Esta previsão da Barclays está alinhada com a da JPMorgan (link), que também espera um aumento das taxas de juro em novembro de 2026 e fevereiro de 2027 , e alerta que a crise no Médio Oriente pode levar a novos aumentos das taxas. Anteriormente, a JPMorgan previa que o Banco de Inglaterra aumentasse as taxas uma vez em novembro de 2026, seguido de dois cortes em 2027.
Na quinta-feira, o Banco de Inglaterra manteve como esperado a taxa de juro (link) em 3,75%, mas previu que a inflação poderia ultrapassar 4% no início do próximo ano. A ata da reunião também apresentou um tom mais duro, sugerindo que o banco poderá seguir o exemplo da Europa (link) e dos Estados Unidos (link), aumentando os custos de empréstimo.
Na quinta-feira, a Arábia Saudita e os rebeldes houthis do Iémen, apoiados pelo Irão, entraram em confronto novamente na fronteira, expandindo ainda mais a frente no Médio Oriente; entretanto, desde que o acordo provisório de junho se desfez há algumas semanas, não foram realizadas quaisquer negociações de paz entre os Estados Unidos e o Irão.
A equipa de estrategas da Barclays, liderada por Jack Meaning, acrescentou num relatório de quinta-feira que, se o conflito no Médio Oriente continuar, considera haver espaço para um novo aumento de um quarto de ponto percentual em fevereiro de 2027.
Segundo dados da London Stock Exchange Group (LSEG), o mercado atualmente estima em 63% a probabilidade de um aumento das taxas pelo Banco de Inglaterra em novembro, prevendo-se ainda outro aumento em dezembro.

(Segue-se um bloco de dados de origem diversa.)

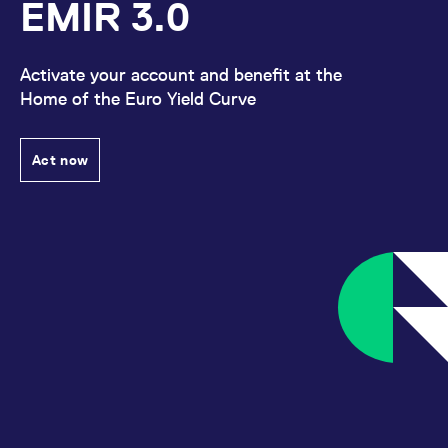
EMIR 3.0
Activate your account and benefit at the
Home of the Euro Yield Curve
Act now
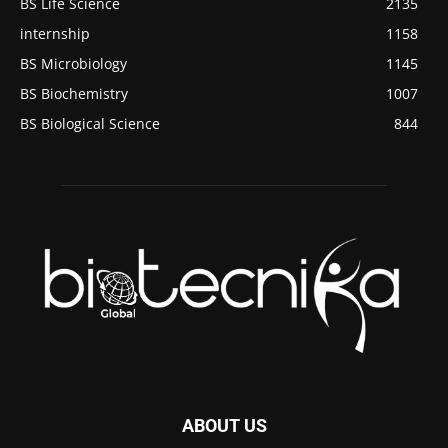
BS Life Science
2135
internship
1158
BS Microbiology
1145
BS Biochemistry
1007
BS Biological Science
844
ABOUT US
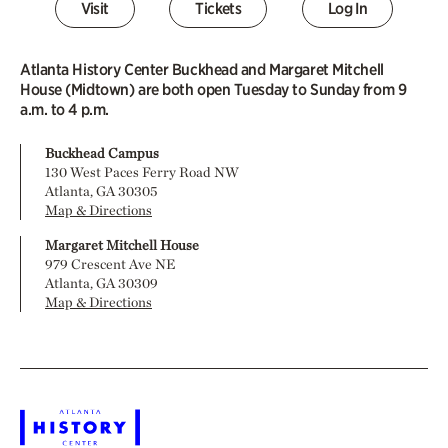
Visit
Tickets
Log In
Atlanta History Center Buckhead and Margaret Mitchell
House (Midtown) are both open Tuesday to Sunday from 9
a.m. to 4 p.m.
Buckhead Campus
130 West Paces Ferry Road NW
Atlanta, GA 30305
Map & Directions
Margaret Mitchell House
979 Crescent Ave NE
Atlanta, GA 30309
Map & Directions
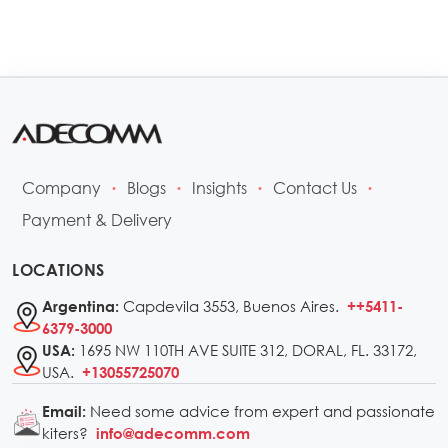
Company
Blogs
Insights
Contact Us
•
•
•
•
Payment & Delivery
LOCATIONS
Capdevila 3553, Buenos Aires.
Argentina:
++5411-
6379-3000
1695 NW 110TH AVE SUITE 312, DORAL, FL. 33172,
USA:
USA.
+13055725070
Need some advice from expert and passionate
Email:
kiters?
info@adecomm.com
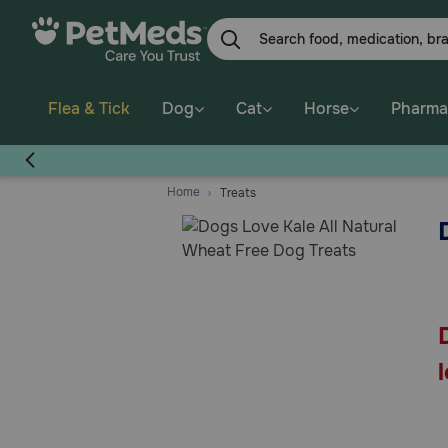
Skip
to
main
content
Flea & Tick
Dog
Cat
Horse
Pharma
Home
Treats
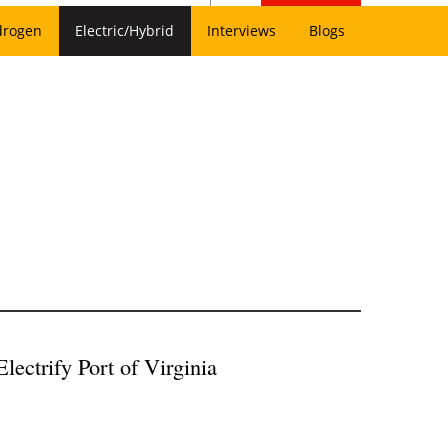
drogen
Electric/Hybrid
Interviews
Blogs
ectrify Port of Virginia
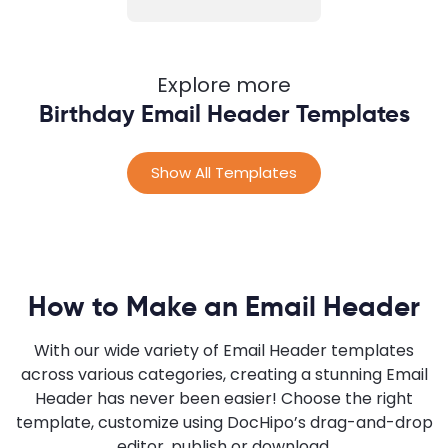
Explore more
Birthday Email Header Templates
Show All Templates
How to Make an Email Header
With our wide variety of Email Header templates
across various categories, creating a stunning Email
Header has never been easier! Choose the right
template, customize using DocHipo’s drag-and-drop
editor, publish or download.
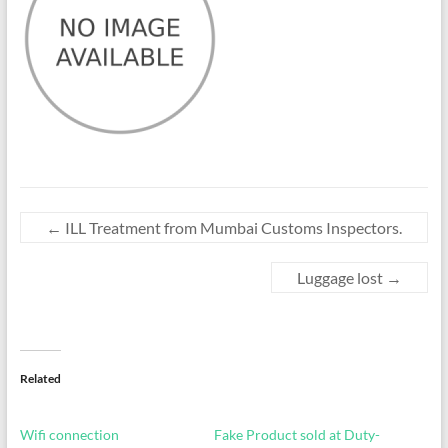
←
ILL Treatment from Mumbai Customs Inspectors.
Luggage lost
→
Related
Wifi connection
Fake Product sold at Duty-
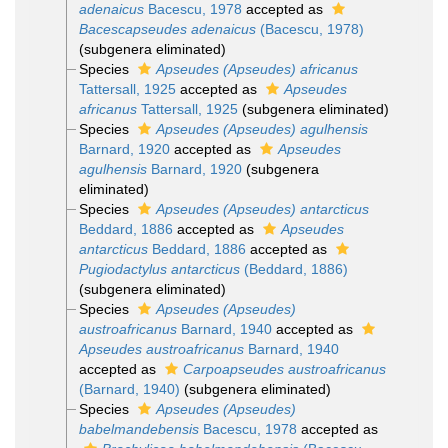
adenaicus
Bacescu, 1978
accepted as
Bacescapseudes adenaicus
(Bacescu, 1978)
(subgenera eliminated)
Species
Apseudes (Apseudes) africanus
Tattersall, 1925
accepted as
Apseudes
africanus
Tattersall, 1925
(subgenera eliminated)
Species
Apseudes (Apseudes) agulhensis
Barnard, 1920
accepted as
Apseudes
agulhensis
Barnard, 1920
(subgenera
eliminated)
Species
Apseudes (Apseudes) antarcticus
Beddard, 1886
accepted as
Apseudes
antarcticus
Beddard, 1886
accepted as
Pugiodactylus antarcticus
(Beddard, 1886)
(subgenera eliminated)
Species
Apseudes (Apseudes)
austroafricanus
Barnard, 1940
accepted as
Apseudes austroafricanus
Barnard, 1940
accepted as
Carpoapseudes austroafricanus
(Barnard, 1940)
(subgenera eliminated)
Species
Apseudes (Apseudes)
babelmandebensis
Bacescu, 1978
accepted as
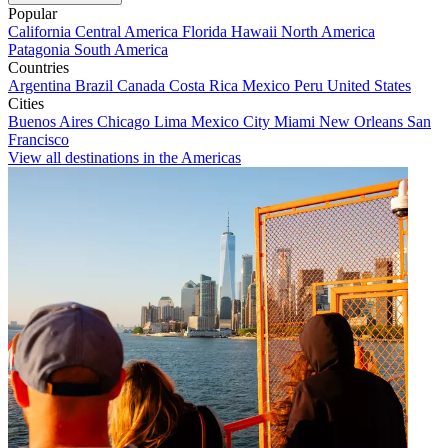
Popular
California
Central America
Florida
Hawaii
North America
Patagonia
South America
Countries
Argentina
Brazil
Canada
Costa Rica
Mexico
Peru
United States
Cities
Buenos Aires
Chicago
Lima
Mexico City
Miami
New Orleans
San
Francisco
View all destinations in the Americas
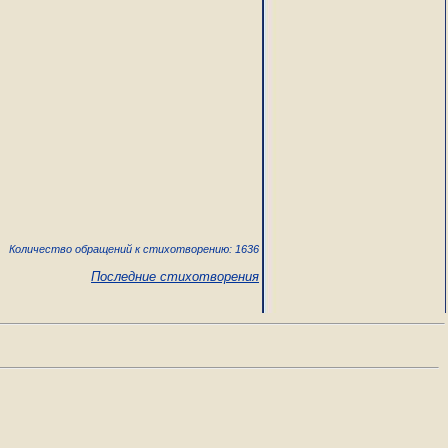
Количество обращений к стихотворению: 1636
Последние стихотворения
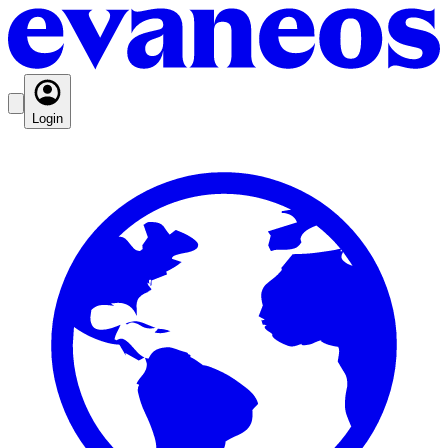
Login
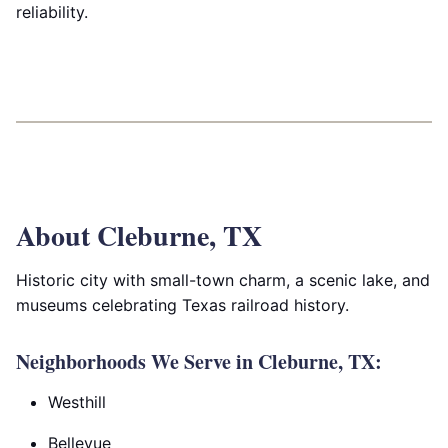
reliability.
About Cleburne, TX
Historic city with small-town charm, a scenic lake, and
museums celebrating Texas railroad history.
Neighborhoods We Serve in Cleburne, TX:
Westhill
Bellevue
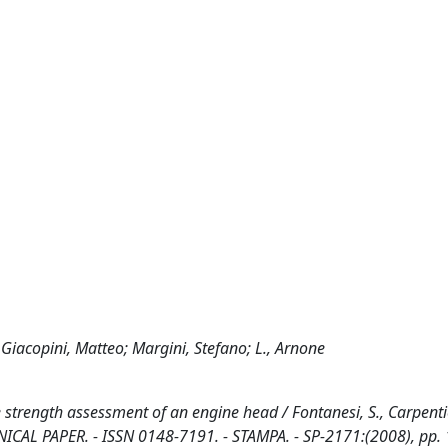
Giacopini, Matteo; Margini, Stefano; L., Arnone
trength assessment of an engine head / Fontanesi, S., Carpentie
TECHNICAL PAPER. - ISSN 0148-7191. - STAMPA. - SP-2171:(2008), pp. 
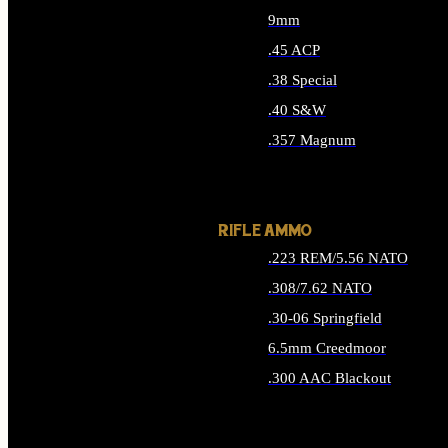
9mm
.45 ACP
.38 Special
.40 S&W
.357 Magnum
ALL HANDGUN AMMO
RIFLE AMMO
.223 REM/5.56 NATO
.308/7.62 NATO
.30-06 Springfield
6.5mm Creedmoor
.300 AAC Blackout
ALL RIFLE AMMO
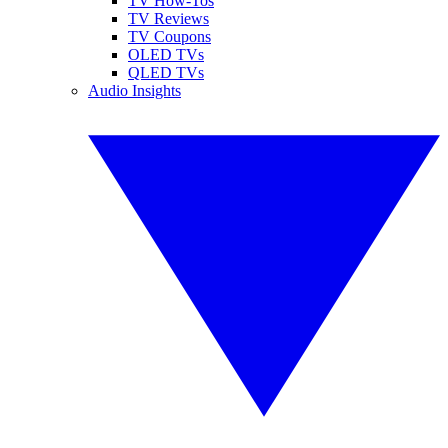
TV How-Tos
TV Reviews
TV Coupons
OLED TVs
QLED TVs
Audio Insights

O Banco do Japão (link) também subiu na sexta-feira as taxas de juro para o nível mais alto em 31 anos e afirmou estar preparado para continuar a aumentar os custos de empréstimo, dado que o agravamento do conflito no Médio Oriente está a pressionar ainda mais a inflação global.
No entanto, a Goldman Sachs, que também prevê uma subida das taxas em novembro, observou que dados económicos fracos ou uma queda nos preços da energia ainda podem levar os decisores a não agir.
A Morgan Stanley considera que as taxas de juro poderão permanecer inalteradas durante mais tempo, embora reconheça que, se pressionados pelos preços das commodities, um aumento em novembro e fevereiro não está excluído.